Azerbaijan next week will garner much of the attention of the climate tech world, and not just because it will host COP29, the United Nation’s giant annual climate change conference. The country is promoting a grand, multi-nation plan to generate renewable electricity in the Caucasus region and send it thousands of kilometers west, under the Black Sea, and into energy–hungry Europe.

The transcontinental connection would start with wind, solar, and hydropower generated in Azerbaijan and Georgia, and off-shore wind power generated in the Caspian Sea. Long-distance lines would carry up to 1.5 gigawatts of clean electricity to Anaklia, Georgia, at the east end of the Black Sea. An undersea cable would move the electricity across the Black Sea and deliver it to Constanta, Romania, where it could be distributed further into Europe.

The scheme’s proponents say this Caspian-Black Sea energy corridor will help decrease global carbon emissions, provide dependable power to Europe, modernize developing economies at Europe’s periphery, and stabilize a region shaken by war. Organizers hope to build the undersea cable within the next six years at an estimated cost of €3.5 billion (US $3.8 billion).

To accomplish this, the governments of the involved countries must quickly circumvent a series of technical, financial, and political obstacles. “It’s a huge project,” says Zviad Gachechiladze, a director at Georgian State Electrosystem, the agency that operates the country’s electrical grid, and one of the architects of the Caucasus green-energy corridor. “To put it in operation [by 2030]—that’s quite ambitious, even optimistic,” he says.

Black Sea Cable to Link Caucasus and Europe

The technical lynchpin of the plan falls on the successful construction of a high voltage direct current (HVDC) submarine cable in the Black Sea. It’s a formidable task, considering that it would stretch across nearly 1,200 kilometers of water, most of which is over 2 km deep, and, since Russia’s invasion of Ukraine, littered with floating mines.
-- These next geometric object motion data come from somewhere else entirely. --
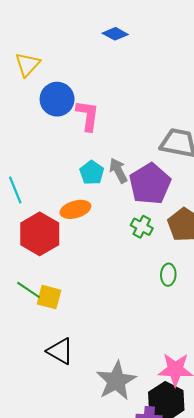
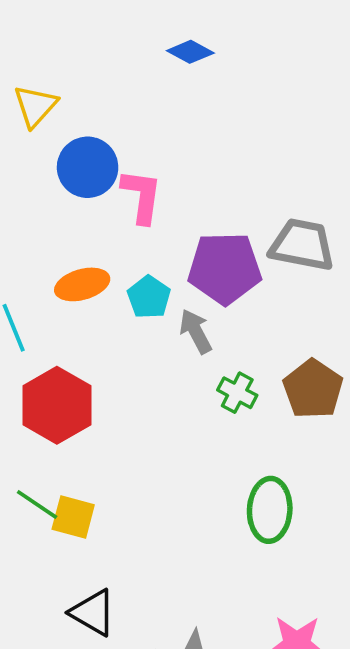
gray arrow: (118, 171) -> (196, 331), moved
purple pentagon: (150, 184) -> (225, 268), moved, turned 30
orange ellipse: (75, 209) -> (82, 284), moved
green ellipse: (168, 275) -> (270, 510), moved, size x1.6

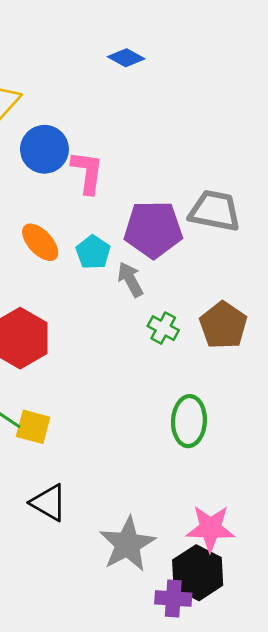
orange ellipse: (82, 284) -> (40, 242), turned 63

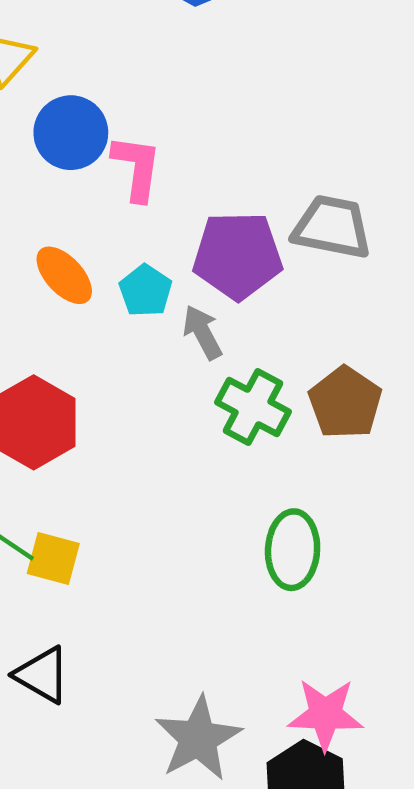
green cross: (163, 328) -> (253, 407), size x1.5
black triangle: (49, 503) -> (42, 675), moved

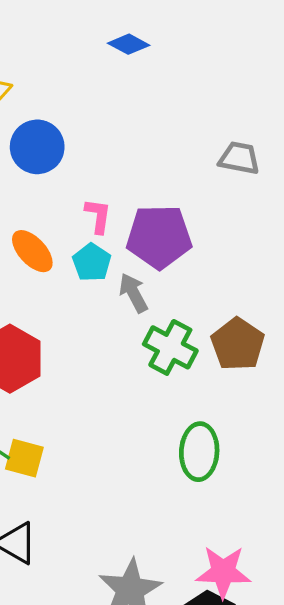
pink L-shape: (137, 168) -> (98, 216), moved, size x0.7
gray trapezoid: (332, 227) -> (239, 158), moved, size x0.7

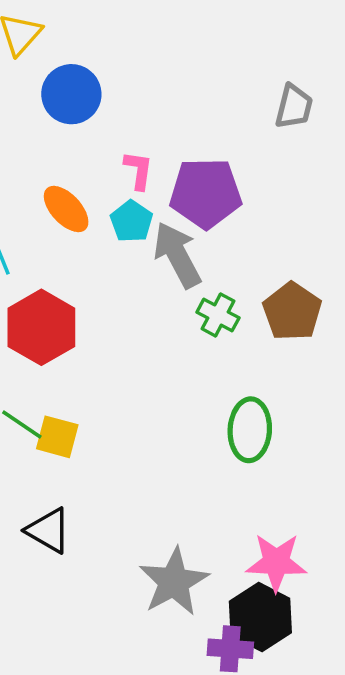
gray trapezoid: (239, 158) -> (294, 107), turned 93
gray arrow: (133, 293) -> (177, 255), size x1.5
green cross: (170, 347) -> (218, 315), size x0.7

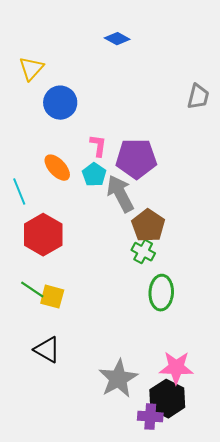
gray trapezoid: (294, 107) -> (198, 97), moved
brown pentagon: (292, 311) -> (148, 226), moved
green cross: (218, 315) -> (143, 252), moved

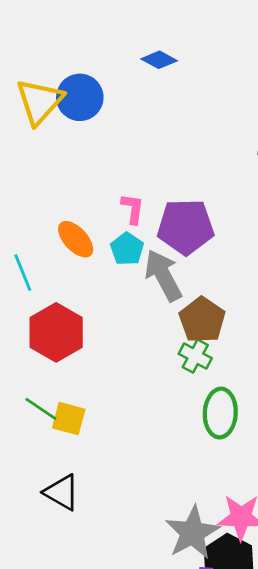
yellow triangle: (31, 69) -> (39, 102), size x1.4
blue circle: (60, 103) -> (80, 97), moved
gray star: (118, 379) -> (192, 533), moved

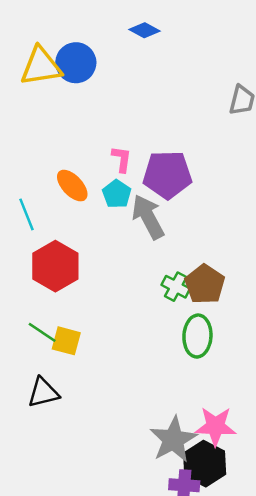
yellow triangle: (39, 102) -> (41, 66), turned 39
brown pentagon: (202, 320) -> (205, 284), moved
black triangle: (62, 492) -> (43, 393), moved, turned -44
By contrast, the longest existing submarine power cable—the North Sea Link—carries 1.4 GW across 720 km between England and Norway, at depths of up to 700 meters.

As ambitious as Azerbaijan’s plans sound, longer undersea connections have been proposed. The Australia-Asia PowerLink project aims to produce 6 GW at a vast solar farm in Northern Australia and send about a third of it to Singapore via a 4,300-km undersea cable. The Morocco-U.K. Power Project would send 3.6 GW over 3,800 km from Morocco to England. A similar attempt by Desertec to send electricity from North Africa to Europe ultimately failed.

Building such cables involves laying and stitching together lengths of heavy submarine power cables from specialized ships—the expertise for which lies with just two companies in the world. In an assessment of the Black Sea project’s feasibility, the Milan-based consulting and engineering firm CESI determined that the undersea cable could indeed be built, and estimated that it could carry up to 1.5 GW—enough to supply over 2 million European households.

But to fill that pipe, countries in the Caucasus region would have to generate much more green electricity. For Georgia, that will mostly come from hydropower, which already generates over 80 percent of the nation’s electricity. “We are a hydro country. We have a lot of untapped hydro potential,” says Gachechiladze.

Azerbaijan and Georgia Plan Green Energy Corridor

Generating hydropower can also generate opposition, because of the way dams alter rivers and landscapes. “There were some cases when investors were not able to construct power plants because of opposition of locals or green parties” in Georgia, says Salome Janelidze, a board member at the Energy Training Center, a Georgian government agency that promotes and educates around the country’s energy sector.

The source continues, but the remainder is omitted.